Climate change is causing vector-borne diseases such as Lyme disease and the West Nile virus to spread.
The Laboratory of Entomology of Wageningen University will collaborate with researchers from Nijmegen, Rotterdam and Utrecht, the National Institute for Public Health and the Environment (RIVM), the Netherlands Food and Consumer Product Safety Authority (NVWA) and blood banks across the Netherlands. The researchers have received 9 million euros from the Dutch Research Council (NWO) and have a total of 10 million euros to spend. The Entomology group will appoint two PhD candidates.
The research will mainly focus on mapping the influence of climate change on the spread of vector-borne diseases, explains Wageningen entomologist Willem Takken. As temperatures are rising, mosquitoes are advancing towards Northern Europe, and with that, the risk of more and new infectious diseases increases.
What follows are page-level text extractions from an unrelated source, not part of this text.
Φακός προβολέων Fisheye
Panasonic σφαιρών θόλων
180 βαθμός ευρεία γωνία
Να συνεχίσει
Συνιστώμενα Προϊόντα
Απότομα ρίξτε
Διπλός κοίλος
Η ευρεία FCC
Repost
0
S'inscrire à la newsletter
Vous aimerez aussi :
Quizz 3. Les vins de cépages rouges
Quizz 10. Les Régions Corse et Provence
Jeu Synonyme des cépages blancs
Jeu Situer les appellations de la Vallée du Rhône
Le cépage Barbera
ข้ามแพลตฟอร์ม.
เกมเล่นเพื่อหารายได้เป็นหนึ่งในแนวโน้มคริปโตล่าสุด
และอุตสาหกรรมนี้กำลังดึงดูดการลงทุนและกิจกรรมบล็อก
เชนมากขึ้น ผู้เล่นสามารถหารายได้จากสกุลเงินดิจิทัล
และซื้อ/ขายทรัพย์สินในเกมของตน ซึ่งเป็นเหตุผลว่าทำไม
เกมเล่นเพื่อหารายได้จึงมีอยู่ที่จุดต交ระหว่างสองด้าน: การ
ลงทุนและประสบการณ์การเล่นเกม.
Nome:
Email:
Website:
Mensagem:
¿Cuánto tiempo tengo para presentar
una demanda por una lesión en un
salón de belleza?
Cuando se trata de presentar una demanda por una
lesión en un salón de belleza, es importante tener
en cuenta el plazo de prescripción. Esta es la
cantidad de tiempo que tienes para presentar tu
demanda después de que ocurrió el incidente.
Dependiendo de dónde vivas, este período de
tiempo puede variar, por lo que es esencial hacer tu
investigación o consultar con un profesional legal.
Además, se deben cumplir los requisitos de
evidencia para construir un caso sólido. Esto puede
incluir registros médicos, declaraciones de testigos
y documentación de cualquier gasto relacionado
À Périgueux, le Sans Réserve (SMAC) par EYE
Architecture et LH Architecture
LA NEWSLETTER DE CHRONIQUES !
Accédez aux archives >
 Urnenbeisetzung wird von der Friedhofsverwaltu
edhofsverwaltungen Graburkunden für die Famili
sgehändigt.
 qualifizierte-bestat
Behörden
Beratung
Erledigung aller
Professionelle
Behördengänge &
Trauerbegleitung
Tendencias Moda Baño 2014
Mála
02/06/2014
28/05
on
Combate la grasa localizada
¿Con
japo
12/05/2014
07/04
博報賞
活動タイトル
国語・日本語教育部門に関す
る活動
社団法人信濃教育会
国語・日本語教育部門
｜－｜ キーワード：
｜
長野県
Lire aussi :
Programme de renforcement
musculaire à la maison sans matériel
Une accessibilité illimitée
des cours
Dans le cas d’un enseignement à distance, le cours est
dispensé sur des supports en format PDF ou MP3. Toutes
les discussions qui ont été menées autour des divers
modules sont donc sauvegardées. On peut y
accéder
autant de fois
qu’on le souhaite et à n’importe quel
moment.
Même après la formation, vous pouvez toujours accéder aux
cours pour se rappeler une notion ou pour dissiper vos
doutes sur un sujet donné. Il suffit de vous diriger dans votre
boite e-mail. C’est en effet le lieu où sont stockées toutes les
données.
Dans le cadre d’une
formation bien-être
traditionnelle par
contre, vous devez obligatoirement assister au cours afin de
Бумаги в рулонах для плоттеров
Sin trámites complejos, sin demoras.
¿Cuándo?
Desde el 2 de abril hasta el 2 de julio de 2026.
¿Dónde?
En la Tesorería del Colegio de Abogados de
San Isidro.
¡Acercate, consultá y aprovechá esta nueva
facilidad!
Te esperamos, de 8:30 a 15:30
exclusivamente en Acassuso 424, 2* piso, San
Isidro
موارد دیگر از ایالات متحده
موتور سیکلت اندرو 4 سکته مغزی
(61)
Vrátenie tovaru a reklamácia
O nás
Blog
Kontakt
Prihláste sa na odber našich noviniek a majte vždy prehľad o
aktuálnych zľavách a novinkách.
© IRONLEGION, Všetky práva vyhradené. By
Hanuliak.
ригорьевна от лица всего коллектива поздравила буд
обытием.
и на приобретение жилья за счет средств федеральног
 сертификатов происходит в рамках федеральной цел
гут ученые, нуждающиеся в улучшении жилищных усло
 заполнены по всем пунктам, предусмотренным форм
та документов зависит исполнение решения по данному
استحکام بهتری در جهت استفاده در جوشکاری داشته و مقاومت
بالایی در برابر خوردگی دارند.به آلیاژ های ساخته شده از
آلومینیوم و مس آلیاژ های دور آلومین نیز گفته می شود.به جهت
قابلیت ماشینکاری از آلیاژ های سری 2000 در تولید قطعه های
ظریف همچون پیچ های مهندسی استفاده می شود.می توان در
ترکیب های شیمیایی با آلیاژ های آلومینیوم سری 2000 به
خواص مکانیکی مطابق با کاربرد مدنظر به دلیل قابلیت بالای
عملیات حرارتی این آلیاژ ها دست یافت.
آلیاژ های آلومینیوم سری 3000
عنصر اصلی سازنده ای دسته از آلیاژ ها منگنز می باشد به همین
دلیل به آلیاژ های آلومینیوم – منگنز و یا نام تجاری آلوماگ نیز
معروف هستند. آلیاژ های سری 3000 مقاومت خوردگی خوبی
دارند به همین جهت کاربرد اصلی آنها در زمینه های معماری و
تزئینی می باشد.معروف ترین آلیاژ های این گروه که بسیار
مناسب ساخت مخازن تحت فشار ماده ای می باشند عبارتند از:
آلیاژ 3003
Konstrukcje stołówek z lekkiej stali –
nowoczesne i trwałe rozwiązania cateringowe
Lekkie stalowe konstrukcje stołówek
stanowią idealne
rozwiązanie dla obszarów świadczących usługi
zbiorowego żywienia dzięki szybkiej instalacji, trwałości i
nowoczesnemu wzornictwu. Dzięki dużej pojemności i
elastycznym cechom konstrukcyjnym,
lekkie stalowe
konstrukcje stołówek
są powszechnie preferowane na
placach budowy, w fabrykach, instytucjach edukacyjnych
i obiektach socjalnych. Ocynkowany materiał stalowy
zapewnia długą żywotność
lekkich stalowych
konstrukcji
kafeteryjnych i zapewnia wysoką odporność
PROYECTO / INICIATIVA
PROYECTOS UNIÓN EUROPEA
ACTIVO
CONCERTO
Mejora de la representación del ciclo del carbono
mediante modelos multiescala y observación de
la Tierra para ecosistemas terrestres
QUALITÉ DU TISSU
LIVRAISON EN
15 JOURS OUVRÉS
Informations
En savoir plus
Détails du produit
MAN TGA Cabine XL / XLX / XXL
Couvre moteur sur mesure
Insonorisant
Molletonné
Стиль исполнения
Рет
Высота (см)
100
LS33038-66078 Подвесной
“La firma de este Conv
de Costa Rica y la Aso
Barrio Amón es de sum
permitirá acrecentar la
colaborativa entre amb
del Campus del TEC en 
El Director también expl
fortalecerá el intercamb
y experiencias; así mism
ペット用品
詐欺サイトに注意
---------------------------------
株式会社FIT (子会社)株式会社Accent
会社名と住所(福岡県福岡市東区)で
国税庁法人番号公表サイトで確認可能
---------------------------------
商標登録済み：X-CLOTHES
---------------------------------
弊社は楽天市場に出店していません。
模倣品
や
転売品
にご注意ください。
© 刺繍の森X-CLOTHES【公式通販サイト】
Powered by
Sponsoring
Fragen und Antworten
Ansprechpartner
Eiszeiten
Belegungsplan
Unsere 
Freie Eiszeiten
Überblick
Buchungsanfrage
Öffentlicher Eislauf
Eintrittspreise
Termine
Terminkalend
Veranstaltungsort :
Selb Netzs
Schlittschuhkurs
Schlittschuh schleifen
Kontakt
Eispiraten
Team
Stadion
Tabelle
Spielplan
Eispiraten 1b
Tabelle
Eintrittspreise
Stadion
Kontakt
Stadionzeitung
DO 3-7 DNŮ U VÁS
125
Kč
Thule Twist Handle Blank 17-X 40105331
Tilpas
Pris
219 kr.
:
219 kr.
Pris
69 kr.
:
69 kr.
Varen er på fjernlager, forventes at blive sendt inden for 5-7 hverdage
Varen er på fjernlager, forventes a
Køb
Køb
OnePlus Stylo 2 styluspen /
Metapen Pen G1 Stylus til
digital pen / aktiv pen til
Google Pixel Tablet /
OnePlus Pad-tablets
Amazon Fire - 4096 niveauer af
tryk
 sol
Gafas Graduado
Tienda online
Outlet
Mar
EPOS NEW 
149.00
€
For one, the warming will cause a longer tick season, says Takken, which increases the chance of people contracting Lyme disease.
The researchers will investigate whether the mosquitoes carry over new viruses and parasites and whether these viruses infect mosquitoes and other hosts. WUR has a research lab with the highest safety level, in which researchers infect mosquitoes with viruses and check their spread. WUR and Erasmus University will thus assess the risks of the West Nile virus, the Zika virus and dengue fever.
The Rotterdam virologist Marion Koopmans will lead the research. ‘Fortunately, large disease outbreaks are rare. But we only start investigating from the moment they do happen, which means we’re always one step behind. Due to the changes occurring in the world, we need to take into account that infectious disease outbreaks will become more common, even in Europe. This is why we are starting this collaboration.’
In the next five years, a total of 25 PhD candidates will be investigating whether new insect-borne diseases could arise in the Netherlands. They will account for climate changes, water management, changing agricultural methods and international trade. ‘Ultimately, we would like to develop a kind of weather forecast for risk of outbreaks,’ Koopmans explains.